Accounting summarises numerical data relating to past events and presents this data as information to managers and other interested parties as a basis for both decision making and control purposes.
Users of accounting information
Financial accounting is prepared for users external to the business such as;
Shareholders/investors, employees, lenders, suppliers, customers, governments and the public as a basis for making economic decisions.
Management accounting is prepared for internal users in a business to help them manage the business’ activities.
What qualities should accounting information possess
Relevance- possess the ability to influence users’ economic decisions otherwise there is no point in producing this information.
-May be predictive and assist users in making predictions about the future or it may be confirmatory by assisting users to assess the accuracy of past predictions.
Reliability- should be free of significant error or bias.
-Can are depended upon to represent faithfully the transactions or events it claims to represent.
Comparability- should be comparable over time.
-The same items should be presented in the same way in financial statements relating to different accounting periods.
Understandability- this characteristic should not be confused with simplicity.

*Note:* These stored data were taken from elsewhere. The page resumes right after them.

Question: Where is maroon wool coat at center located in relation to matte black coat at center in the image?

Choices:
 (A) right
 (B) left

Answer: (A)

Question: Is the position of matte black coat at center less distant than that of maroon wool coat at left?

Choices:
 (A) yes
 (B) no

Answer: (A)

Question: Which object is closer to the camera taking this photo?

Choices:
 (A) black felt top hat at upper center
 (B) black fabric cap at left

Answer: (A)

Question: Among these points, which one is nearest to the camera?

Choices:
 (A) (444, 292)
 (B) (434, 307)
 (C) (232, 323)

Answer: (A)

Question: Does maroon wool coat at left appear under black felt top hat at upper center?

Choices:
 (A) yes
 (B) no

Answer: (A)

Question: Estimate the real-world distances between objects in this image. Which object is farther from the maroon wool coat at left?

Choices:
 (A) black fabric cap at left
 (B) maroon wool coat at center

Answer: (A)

-Should be presented in such a way that those making use of it can understand what it represents.
Assets
A present economic resource controlled by the entity as a result of past events.

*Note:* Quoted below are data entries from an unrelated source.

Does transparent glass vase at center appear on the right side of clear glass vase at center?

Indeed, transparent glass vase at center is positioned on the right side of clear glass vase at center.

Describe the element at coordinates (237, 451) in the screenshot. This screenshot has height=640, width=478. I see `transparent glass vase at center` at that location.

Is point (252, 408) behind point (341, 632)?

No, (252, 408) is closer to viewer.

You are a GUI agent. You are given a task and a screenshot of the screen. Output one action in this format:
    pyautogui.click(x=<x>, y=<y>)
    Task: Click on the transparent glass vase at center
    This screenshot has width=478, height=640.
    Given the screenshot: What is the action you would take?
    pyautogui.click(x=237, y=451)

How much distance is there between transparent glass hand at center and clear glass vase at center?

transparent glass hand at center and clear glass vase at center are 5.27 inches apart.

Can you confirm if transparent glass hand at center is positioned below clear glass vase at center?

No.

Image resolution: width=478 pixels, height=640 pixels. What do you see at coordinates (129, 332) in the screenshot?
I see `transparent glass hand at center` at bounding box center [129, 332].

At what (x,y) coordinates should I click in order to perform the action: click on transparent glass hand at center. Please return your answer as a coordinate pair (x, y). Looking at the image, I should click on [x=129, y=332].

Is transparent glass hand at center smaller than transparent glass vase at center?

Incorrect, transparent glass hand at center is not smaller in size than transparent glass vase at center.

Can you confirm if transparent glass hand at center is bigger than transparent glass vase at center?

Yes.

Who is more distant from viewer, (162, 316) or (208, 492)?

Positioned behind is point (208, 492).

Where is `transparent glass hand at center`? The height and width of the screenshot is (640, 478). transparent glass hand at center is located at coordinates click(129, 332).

An economic resource is a right that has the potential to produce economic benefits.
An asset is any resource owned or controlled by a business or an economic entity. It is anything that can be used to produce positive economic value. Assets represent value of ownership that can be converted into cash.
Liability
A present obligation of the entity to transfer an economic resource as a result of past events.
A liability is defined as the future sacrifices of economic benefits that the entity is obliged to make to other entities as a result of past transactions or other past events.
Equity
The residual interest in the assets of the entity after deducting all its liabilities (capital / ownership interest).

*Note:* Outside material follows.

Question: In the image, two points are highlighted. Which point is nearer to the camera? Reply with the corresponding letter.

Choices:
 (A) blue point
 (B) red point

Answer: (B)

Equity is ownership of assets that may have debts or other liabilities attached to them. Equity is measured for accounting purposes by subtracting liabilities from the value of the assets.
Statement of Financial Position/Balance Sheet
A list of assets and liabilities on any one particular day.
Provides information about resources.
Its purpose is to allow users to evaluate financial position.
Includes assets, liabilities and equity.
Income
Increases in assets (or decreases in liabilities) that result in increases in equity other than those relating to contributions from holders of equity claims (revenue/gains).
Expenses
Decreases in assets (or increases in liabilities) that result in decreases in equity other than those relating to distributions to holders of equity claims.
The Income Statement/Statement of Profit and Loss
A summary of trading activities: revenue less expenses over a period of time (usually a year).
Shows the profit or loss for that period (not cash)
its purpose is to allow users to evaluate performance.
Includes revenue and expenses.
Non-current or current asset?
Non-current asset- assets acquired by the entity that will be used over a long period of time (usually more than 1 year). e.g. Land, property furniture & fittings motor vehicles, office equipment, computer equipment
Current asset- assets which frequently change and are held in the business for a short period of time (usually less than 1 year). e.g. Stock/inventories work-in-progress debtors/trade receivables, bank, cash prepayments
Non-current or current liability?
Non-current liability- amounts that are payable after more than 1 year of the year end date e.g. bank loans, debentures, lease liabilities
Current liabilities- amounts that are payable within 1 year of the year end date (eg. wh smith must pay amounts owed before 31 august 2020) e.g. creditors/trade payables, bank overdraft, accruals/accrued Expenses
Net assets
Net assets = total assets - total liabilities
Capital/Equity/Ownership Interest amounts owed to owners
Definition - “the residual interest in the assets of the entity after deducting all its liabilities” the amount(s) invested by the owner(s) of the entity or If all assets were sold and liabilities paid, it would be what remains to be paid to the owners.